As many of you will know, Oscar is on Twitter (kids are so advanced these days!!) and now has over 2100 followers! We try to keep the blog updated as often as possible but Twitter allows us to throw out quick updates and photos of Oscar in an instant. A BBC Journalist who had been following Oscar on Twitter got in touch with us and asked us to do an interview on Radio Ulster about Oscar and the use of Twitter to share his story. We agreed and a Journalist came out on Thursday morning. You can listen to it here.... (forward to 55mins)

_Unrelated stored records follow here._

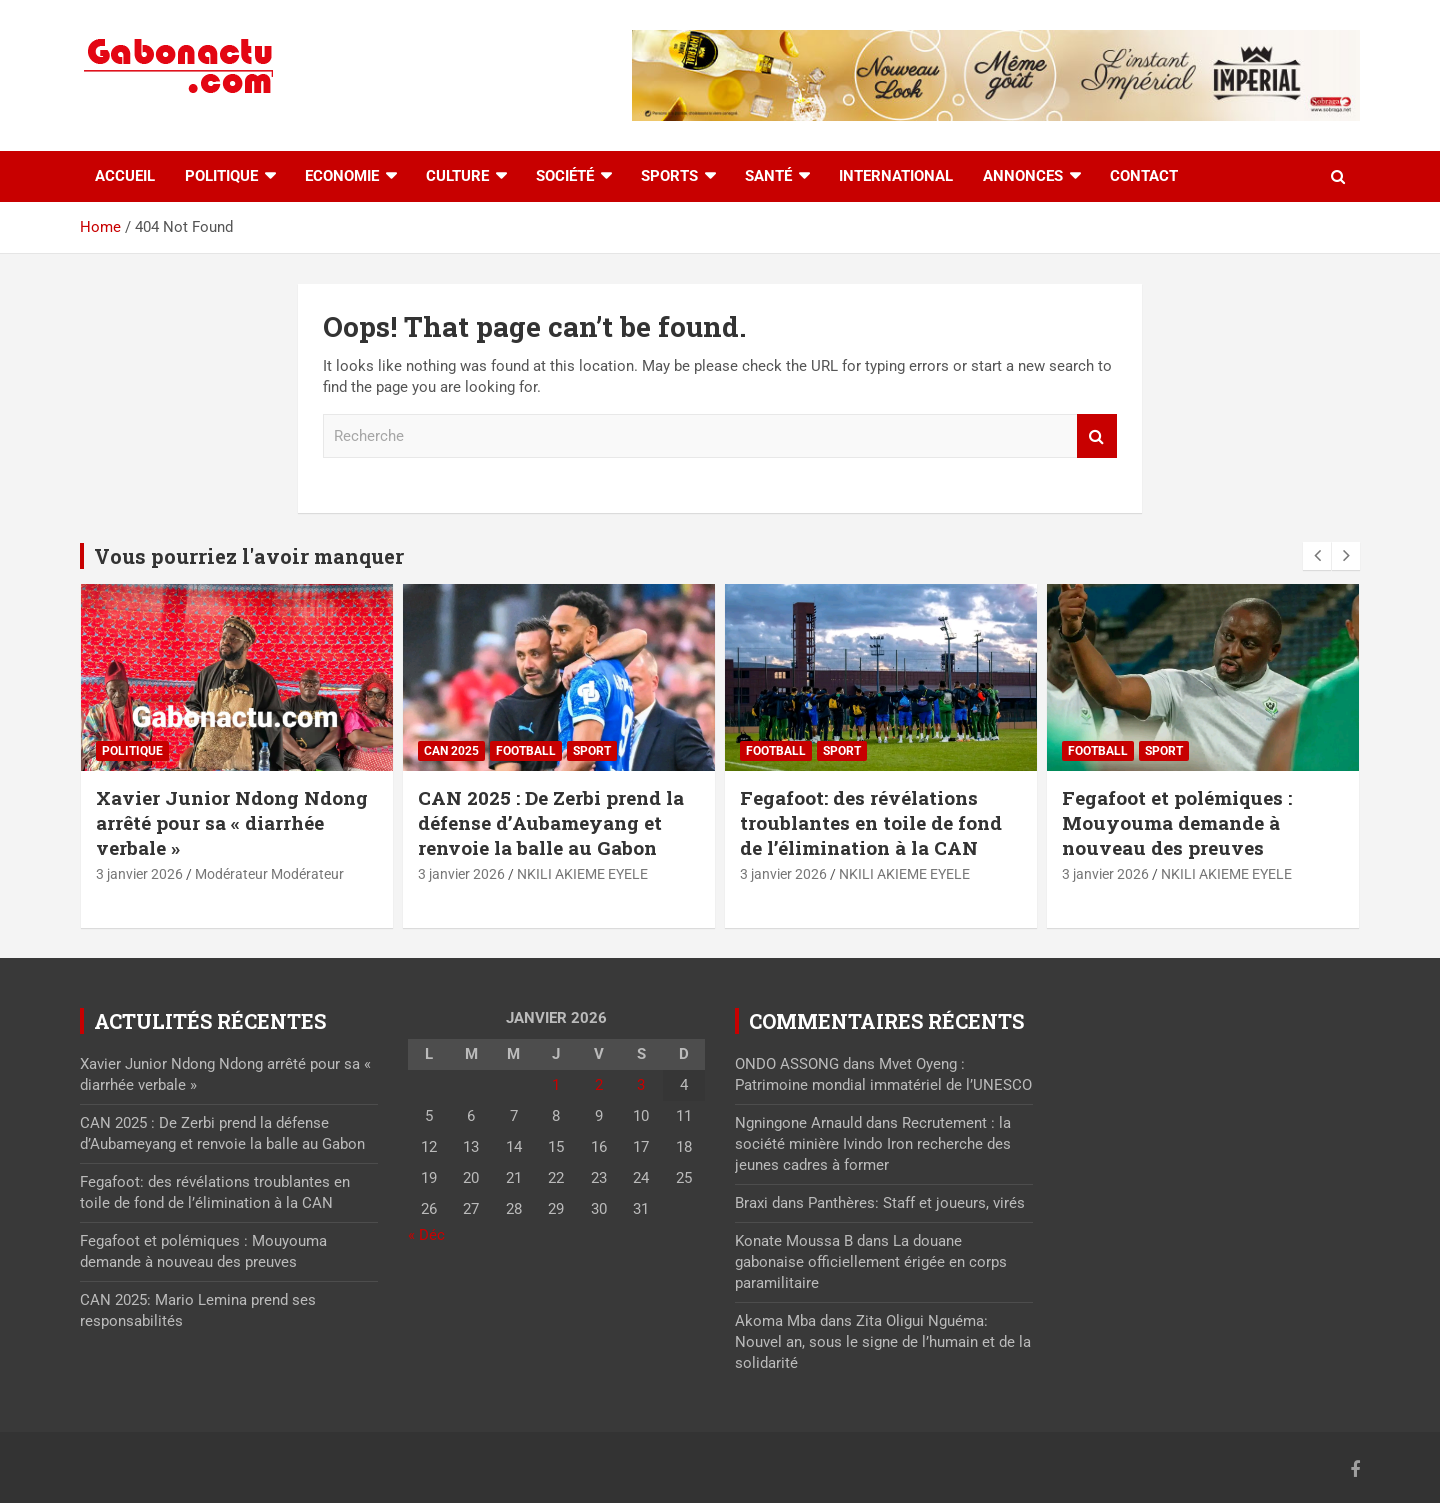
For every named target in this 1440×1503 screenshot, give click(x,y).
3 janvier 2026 (139, 874)
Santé (768, 176)
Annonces (1023, 176)
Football (526, 751)
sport (592, 751)
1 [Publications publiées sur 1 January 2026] (556, 1085)
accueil (125, 176)
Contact (1144, 176)
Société (565, 176)
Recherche (1097, 436)
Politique (221, 176)
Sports (669, 176)
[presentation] (1317, 556)
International (896, 176)
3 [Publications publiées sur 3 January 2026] (641, 1085)
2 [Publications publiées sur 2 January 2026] (599, 1085)
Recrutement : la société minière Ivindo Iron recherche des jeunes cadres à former (873, 1144)
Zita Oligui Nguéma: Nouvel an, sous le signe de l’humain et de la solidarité (883, 1342)
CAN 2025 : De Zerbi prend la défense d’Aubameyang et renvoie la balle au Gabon (551, 822)
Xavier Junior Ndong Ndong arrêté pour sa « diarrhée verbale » (232, 822)
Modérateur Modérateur (269, 874)
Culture (457, 176)
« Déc (426, 1235)
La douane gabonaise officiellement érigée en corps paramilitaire (871, 1262)
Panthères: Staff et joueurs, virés (916, 1203)
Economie (342, 176)
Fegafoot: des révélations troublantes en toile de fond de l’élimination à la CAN (871, 822)
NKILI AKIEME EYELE (582, 874)
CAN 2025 (451, 751)
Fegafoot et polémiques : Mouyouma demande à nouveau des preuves (1177, 822)
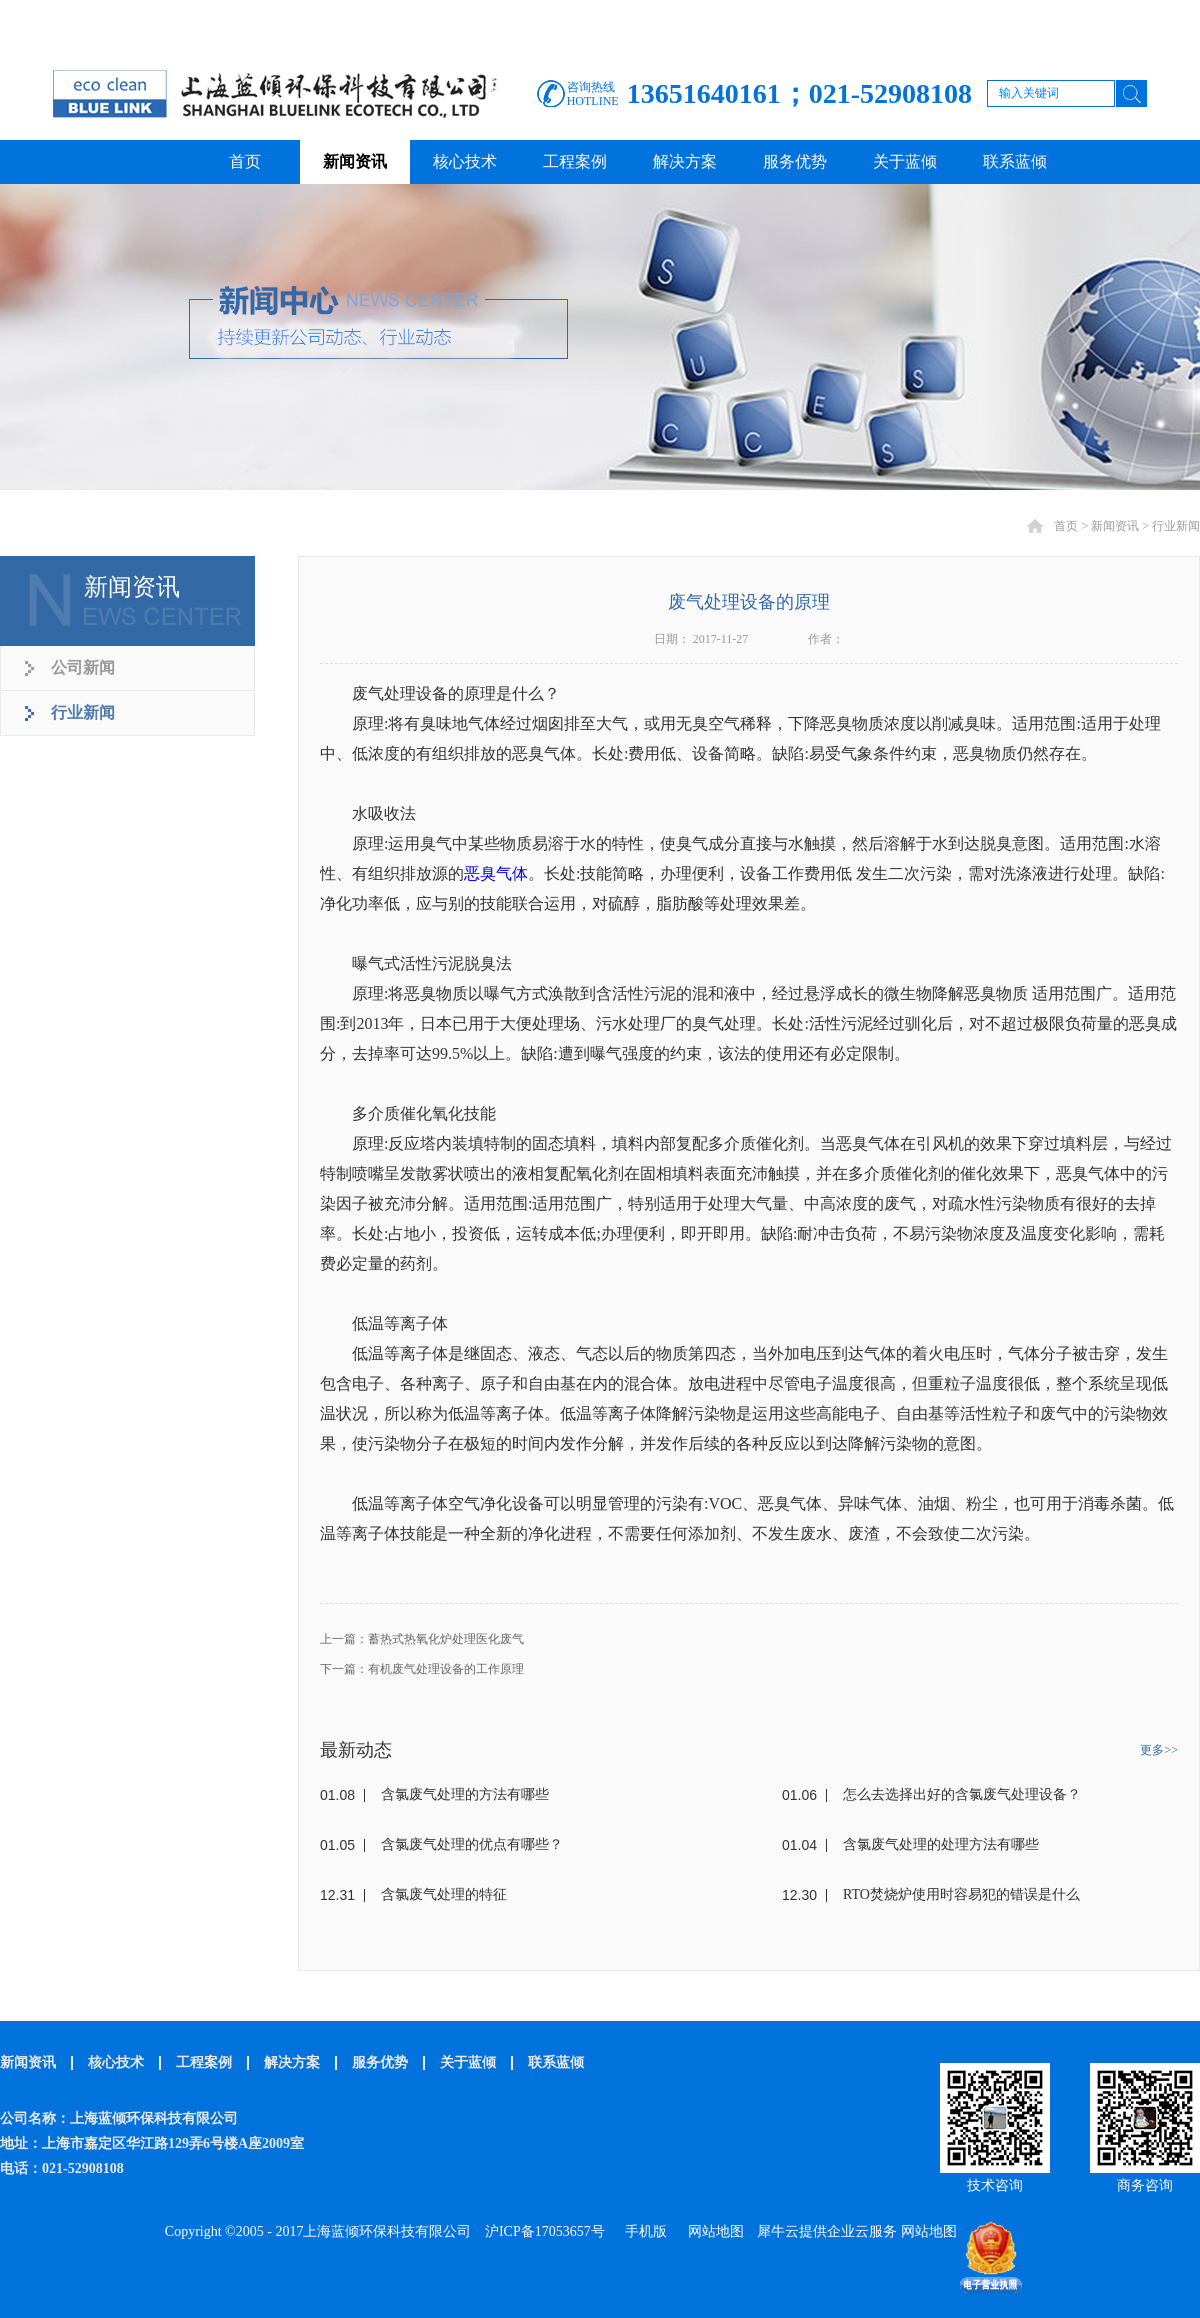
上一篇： (422, 1639)
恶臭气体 (496, 873)
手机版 (642, 2231)
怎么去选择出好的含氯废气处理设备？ (962, 1794)
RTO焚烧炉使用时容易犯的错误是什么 (961, 1894)
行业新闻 (1176, 526)
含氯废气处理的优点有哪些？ (472, 1844)
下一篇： (422, 1669)
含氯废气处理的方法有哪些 (465, 1794)
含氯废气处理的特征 (444, 1894)
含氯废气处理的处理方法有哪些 (941, 1844)
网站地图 (712, 2231)
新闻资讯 (1115, 526)
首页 (245, 161)
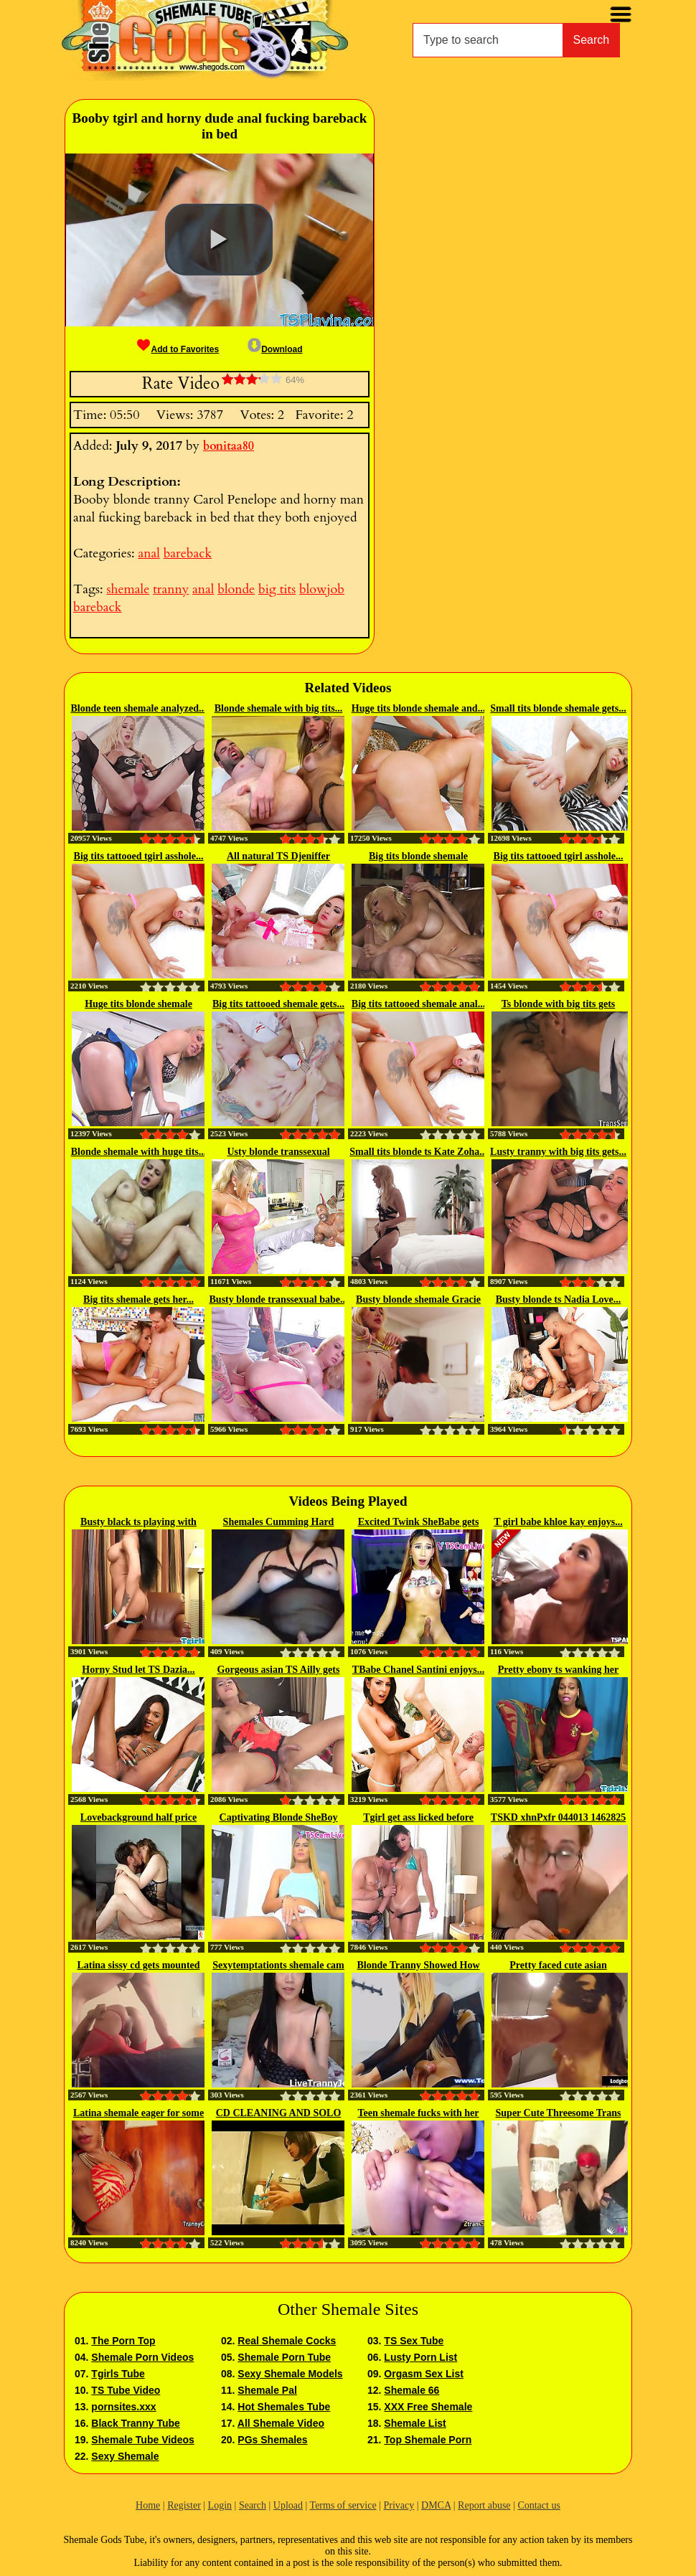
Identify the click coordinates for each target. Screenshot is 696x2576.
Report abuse (484, 2505)
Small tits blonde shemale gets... (558, 708)
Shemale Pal (267, 2390)
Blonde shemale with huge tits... (139, 1151)
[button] (219, 239)
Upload (288, 2505)
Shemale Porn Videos (142, 2357)
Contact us (538, 2505)
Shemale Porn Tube (284, 2357)
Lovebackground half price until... (138, 1818)
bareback (188, 553)
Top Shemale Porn (427, 2439)
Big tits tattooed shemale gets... (278, 1004)
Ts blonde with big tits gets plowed (559, 1005)
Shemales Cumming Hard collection (278, 1522)
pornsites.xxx (123, 2406)
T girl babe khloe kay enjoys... (558, 1521)
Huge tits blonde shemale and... (418, 708)
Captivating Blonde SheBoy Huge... (279, 1818)
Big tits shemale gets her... (138, 1299)
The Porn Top (123, 2340)
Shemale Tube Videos (142, 2439)
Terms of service (343, 2505)
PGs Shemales (272, 2439)
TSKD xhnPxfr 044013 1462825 (558, 1817)
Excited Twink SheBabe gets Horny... (418, 1522)
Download (275, 349)
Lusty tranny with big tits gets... (558, 1151)
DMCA (436, 2505)
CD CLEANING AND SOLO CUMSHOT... (279, 2114)
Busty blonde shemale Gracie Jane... (418, 1300)
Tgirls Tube (117, 2373)
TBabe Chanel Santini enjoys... (418, 1669)
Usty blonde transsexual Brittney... (278, 1152)
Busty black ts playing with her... (138, 1522)
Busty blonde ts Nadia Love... (558, 1299)
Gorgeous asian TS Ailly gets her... (278, 1670)
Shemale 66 (411, 2390)
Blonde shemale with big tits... (279, 708)
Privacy (398, 2505)
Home (148, 2505)
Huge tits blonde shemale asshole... (138, 1005)
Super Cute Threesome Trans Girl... (558, 2114)
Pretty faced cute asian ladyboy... (557, 1966)
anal (148, 553)
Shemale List (415, 2423)
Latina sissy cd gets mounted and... (138, 1966)
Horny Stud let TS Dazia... (138, 1669)
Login (220, 2505)
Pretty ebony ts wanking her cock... (558, 1670)
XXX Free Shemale (428, 2406)
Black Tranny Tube (135, 2423)
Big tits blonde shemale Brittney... (418, 857)
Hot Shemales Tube (284, 2406)
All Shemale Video (281, 2423)
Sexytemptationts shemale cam (278, 1965)
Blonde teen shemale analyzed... (139, 708)
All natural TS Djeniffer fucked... (278, 857)
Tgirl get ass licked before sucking (418, 1818)
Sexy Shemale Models (290, 2373)
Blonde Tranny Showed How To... (418, 1966)
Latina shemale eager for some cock (138, 2114)
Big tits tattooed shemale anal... (418, 1004)
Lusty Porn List (420, 2357)
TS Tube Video (125, 2390)
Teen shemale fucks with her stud (418, 2114)
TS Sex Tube (413, 2340)
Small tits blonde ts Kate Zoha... (417, 1151)
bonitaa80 (228, 446)
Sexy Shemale (125, 2456)
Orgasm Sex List (424, 2373)
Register (184, 2505)
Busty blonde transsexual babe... (279, 1299)
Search (591, 40)
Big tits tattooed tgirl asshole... (139, 856)
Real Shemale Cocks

For daily updates and pictures of Oscar follow him on Twitter @Wee_Oscar
Unfortunately Oscar is likely to be in for another 3 weeks or so. It is very difficult for us when he is in long term. A lot of people dont realise that one of us has to be with him at all times- we cant just go home and leave him to fend for himself! With Dad working full time, Mum stays with him during the week, and Isobella is juggled between our brilliant childminder Auntie Helen, her Supergran Granny Knox, and her crazy Auntie Davina! At weekends Dad comes straight in from work on a Friday to let Mum get home for a couple of nights in her own bed- and to see Izzie! Its a crazy, crazy way to live. Unfortunately we dont have any other choice.